Russia’s consumer protection agency announced on June 24 that Georgian wine exports to Russia, which by some estimates reached 50 million bottles in 2018, have markedly deteriorated. Promising to step up quality control, it revealed that batches from eight Georgian wine producers had already been stopped at customs.
Over 200,000 liters of wine imported in 2018 fell below “necessary standards,” the agency said, noting also a threefold increase in the ratio of subpar wines since 2014. It gave no indication that growing political tensions had played a role in the decision to increase scrutiny.
Neither did Kremlin spokesman Dmitry Peskov, who was asked to chime in on the issue the same day.
“There’s no political conflict here,” he said of the extra checks on Georgian wine, which coincide with ongoing nightly protests in Tbilisi fueled by outrage over Russian influence. “These are preventive measures to ensure the safety of our citizens.”
But elsewhere, Russia dispelled doubts about the political undertone. In his flagship evening news show on June 23, state TV presenter Dmitry Kiselyov denounced the protests that stemmed from a visiting Russian lawmaker occupying the speaker’s seat in the Georgian parliament, and questioned the value of importing Georgian wine and Borjomi, its popular mineral water.
“If Georgia gives such an unfriendly welcome to Russian lawmakers taking part in an international organization, then it’s worth asking: Why do we in Russia need Borjomi?
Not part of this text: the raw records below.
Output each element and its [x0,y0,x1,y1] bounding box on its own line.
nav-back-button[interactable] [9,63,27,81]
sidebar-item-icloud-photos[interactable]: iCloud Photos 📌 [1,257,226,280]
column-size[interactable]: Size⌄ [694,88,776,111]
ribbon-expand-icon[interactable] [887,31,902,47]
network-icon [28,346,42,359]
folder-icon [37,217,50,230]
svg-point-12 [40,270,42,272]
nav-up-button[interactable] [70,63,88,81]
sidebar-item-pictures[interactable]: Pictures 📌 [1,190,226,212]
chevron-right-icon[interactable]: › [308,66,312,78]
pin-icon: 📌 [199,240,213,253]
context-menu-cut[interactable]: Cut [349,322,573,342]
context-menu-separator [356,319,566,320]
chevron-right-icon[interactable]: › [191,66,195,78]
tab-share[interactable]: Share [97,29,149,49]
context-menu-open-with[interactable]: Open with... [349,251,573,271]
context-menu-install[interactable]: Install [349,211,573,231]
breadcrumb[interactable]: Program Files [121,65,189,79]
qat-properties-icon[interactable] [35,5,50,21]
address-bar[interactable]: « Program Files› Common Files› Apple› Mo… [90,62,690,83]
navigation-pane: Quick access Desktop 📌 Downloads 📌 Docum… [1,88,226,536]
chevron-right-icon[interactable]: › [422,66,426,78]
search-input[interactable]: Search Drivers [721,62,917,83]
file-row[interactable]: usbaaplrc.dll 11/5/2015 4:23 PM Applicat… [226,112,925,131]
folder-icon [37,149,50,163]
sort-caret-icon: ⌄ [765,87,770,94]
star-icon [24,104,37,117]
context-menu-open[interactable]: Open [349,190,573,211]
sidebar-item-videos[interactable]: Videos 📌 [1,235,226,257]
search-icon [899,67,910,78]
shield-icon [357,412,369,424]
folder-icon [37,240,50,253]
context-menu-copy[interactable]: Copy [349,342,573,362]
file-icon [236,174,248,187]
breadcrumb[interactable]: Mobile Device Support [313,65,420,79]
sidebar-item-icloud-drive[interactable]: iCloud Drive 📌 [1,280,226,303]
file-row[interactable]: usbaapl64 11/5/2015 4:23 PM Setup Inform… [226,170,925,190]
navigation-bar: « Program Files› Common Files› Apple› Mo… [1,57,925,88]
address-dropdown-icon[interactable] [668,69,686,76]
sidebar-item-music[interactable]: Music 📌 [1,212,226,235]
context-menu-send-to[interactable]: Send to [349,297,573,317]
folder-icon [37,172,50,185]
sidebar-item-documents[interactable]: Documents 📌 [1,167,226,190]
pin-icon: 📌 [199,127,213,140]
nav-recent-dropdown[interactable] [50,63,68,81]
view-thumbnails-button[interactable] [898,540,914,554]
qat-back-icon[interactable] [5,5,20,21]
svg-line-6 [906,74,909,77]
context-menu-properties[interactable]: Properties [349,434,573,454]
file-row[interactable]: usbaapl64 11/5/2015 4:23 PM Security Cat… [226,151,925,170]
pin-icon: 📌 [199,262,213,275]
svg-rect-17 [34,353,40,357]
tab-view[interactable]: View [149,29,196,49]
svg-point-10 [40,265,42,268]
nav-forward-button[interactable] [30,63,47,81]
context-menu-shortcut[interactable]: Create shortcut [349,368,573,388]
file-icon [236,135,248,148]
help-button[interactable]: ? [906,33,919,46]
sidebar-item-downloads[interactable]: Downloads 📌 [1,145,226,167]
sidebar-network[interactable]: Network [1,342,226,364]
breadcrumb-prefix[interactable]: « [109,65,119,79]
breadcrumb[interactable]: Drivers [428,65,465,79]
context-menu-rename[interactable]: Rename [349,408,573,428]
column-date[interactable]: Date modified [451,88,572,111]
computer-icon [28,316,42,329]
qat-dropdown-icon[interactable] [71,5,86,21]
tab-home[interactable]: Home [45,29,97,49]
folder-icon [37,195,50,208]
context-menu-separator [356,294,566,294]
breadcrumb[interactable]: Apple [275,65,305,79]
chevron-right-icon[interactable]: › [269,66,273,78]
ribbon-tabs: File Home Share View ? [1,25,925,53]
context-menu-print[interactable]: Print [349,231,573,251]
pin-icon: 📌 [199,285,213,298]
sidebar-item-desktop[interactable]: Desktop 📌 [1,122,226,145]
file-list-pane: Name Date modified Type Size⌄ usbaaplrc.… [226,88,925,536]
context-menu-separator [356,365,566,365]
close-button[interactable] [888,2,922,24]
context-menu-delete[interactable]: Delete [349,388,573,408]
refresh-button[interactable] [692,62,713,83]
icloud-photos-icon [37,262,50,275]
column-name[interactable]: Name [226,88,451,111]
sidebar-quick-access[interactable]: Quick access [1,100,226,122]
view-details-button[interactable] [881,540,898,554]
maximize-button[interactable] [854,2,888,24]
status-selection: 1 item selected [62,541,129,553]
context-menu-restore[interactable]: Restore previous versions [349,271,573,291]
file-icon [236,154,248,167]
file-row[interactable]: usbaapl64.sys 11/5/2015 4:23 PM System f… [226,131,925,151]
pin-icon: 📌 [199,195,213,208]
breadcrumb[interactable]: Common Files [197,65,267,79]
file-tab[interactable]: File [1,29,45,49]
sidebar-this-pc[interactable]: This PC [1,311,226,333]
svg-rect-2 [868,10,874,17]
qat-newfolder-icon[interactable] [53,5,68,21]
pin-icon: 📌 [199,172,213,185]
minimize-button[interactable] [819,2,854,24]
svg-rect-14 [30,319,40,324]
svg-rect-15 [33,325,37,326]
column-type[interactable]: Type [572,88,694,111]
And why do we need Georgian wine?” Kiselyov said.
The consumer protection agency’s announcement came the following morning.
The Georgian capital has seen five straight nights of demonstrations sparked by images of Russian State Duma Deputy Sergei Gavrilov chairing a session of an international assembly of legislators from Orthodox Christian countries on June 20.
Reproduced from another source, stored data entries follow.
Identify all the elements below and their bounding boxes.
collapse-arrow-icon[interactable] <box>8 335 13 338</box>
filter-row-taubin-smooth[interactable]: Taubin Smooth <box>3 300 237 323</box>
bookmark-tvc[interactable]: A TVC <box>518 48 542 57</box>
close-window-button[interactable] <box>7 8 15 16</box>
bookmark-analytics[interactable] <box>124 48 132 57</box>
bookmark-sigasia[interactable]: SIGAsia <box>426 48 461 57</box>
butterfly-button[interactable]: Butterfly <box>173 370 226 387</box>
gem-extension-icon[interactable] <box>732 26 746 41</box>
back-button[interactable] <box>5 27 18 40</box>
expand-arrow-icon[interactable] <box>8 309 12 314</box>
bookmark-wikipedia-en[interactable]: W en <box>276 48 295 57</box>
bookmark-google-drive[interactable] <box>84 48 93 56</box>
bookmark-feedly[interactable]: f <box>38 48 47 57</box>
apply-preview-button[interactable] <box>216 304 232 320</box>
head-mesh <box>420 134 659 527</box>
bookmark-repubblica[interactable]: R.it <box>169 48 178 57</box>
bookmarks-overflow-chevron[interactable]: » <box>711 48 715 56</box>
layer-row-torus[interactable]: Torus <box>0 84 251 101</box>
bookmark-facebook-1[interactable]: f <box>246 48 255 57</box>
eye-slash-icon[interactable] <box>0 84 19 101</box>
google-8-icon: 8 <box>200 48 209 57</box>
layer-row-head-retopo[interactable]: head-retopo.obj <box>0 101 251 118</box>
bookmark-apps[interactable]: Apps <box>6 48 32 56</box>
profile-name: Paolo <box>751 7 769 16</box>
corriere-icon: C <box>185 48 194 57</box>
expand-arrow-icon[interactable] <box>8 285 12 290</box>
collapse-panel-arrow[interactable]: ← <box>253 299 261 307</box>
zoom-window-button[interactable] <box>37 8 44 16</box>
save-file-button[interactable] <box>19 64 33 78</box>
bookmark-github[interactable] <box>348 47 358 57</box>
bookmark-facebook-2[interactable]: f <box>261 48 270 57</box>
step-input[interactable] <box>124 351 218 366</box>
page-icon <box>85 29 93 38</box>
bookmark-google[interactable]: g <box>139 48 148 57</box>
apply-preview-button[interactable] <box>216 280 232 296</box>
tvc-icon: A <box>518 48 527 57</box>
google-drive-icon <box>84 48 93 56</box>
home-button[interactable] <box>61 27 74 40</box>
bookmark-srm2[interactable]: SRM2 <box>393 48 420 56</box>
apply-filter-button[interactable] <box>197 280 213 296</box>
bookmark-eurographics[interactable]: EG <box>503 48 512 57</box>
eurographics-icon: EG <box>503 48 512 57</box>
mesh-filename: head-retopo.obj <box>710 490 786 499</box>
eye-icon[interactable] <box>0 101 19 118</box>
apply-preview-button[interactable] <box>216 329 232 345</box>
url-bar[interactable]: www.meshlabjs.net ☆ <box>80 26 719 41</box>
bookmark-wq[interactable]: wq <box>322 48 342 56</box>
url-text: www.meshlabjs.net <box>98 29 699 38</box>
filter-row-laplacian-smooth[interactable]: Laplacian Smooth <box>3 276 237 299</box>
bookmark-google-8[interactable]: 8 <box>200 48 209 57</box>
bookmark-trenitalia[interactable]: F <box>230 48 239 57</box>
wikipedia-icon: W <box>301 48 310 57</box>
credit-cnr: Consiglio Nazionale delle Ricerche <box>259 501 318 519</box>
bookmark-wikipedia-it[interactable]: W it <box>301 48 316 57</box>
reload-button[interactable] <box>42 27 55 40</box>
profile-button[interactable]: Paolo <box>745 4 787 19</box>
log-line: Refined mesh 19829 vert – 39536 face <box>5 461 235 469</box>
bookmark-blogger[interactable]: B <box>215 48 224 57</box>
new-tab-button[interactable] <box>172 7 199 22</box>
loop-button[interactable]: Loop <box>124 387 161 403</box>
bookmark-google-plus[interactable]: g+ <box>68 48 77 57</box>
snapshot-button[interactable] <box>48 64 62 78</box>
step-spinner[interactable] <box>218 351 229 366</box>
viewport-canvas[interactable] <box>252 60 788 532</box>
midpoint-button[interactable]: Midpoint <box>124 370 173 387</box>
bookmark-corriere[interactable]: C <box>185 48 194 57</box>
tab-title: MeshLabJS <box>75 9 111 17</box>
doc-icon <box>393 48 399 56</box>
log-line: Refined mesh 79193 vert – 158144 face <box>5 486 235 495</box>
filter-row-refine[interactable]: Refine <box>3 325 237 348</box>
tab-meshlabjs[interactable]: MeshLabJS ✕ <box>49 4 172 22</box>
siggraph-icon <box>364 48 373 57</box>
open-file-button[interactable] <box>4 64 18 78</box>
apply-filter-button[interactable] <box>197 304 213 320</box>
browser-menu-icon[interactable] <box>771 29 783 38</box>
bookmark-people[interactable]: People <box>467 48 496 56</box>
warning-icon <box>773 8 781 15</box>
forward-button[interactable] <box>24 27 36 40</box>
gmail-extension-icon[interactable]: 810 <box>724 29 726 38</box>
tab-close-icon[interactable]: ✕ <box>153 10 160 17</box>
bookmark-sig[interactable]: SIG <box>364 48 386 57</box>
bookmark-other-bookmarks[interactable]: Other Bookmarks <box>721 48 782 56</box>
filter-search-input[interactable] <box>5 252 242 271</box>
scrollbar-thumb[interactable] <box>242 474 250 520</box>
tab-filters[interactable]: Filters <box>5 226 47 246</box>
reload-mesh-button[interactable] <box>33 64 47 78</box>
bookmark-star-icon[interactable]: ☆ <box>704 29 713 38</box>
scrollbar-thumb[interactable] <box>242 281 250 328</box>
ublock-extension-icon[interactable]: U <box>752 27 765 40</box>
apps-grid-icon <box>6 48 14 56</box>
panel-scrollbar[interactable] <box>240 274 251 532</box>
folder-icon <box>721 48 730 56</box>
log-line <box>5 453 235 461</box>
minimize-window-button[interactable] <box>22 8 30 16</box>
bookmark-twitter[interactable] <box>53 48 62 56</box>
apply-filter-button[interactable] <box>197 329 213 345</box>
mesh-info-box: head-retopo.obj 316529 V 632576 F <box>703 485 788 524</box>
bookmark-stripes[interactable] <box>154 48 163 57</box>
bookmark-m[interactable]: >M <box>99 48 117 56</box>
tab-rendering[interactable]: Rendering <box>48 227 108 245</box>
Violent clashes erupted on the streets of Tbilisi amid anger over perceptions that Moscow is expanding its influence in the former Soviet state. In response, Russian President Vladimir Putin on June 21 signed a decree banning Russian airlines from flying to Georgia that goes into force July 8. The protests have since expanded to include demands that protesters arrested during the initial rally be released, Georgia’s interior minister dismissed, and law-enforcement officers who used force be punished.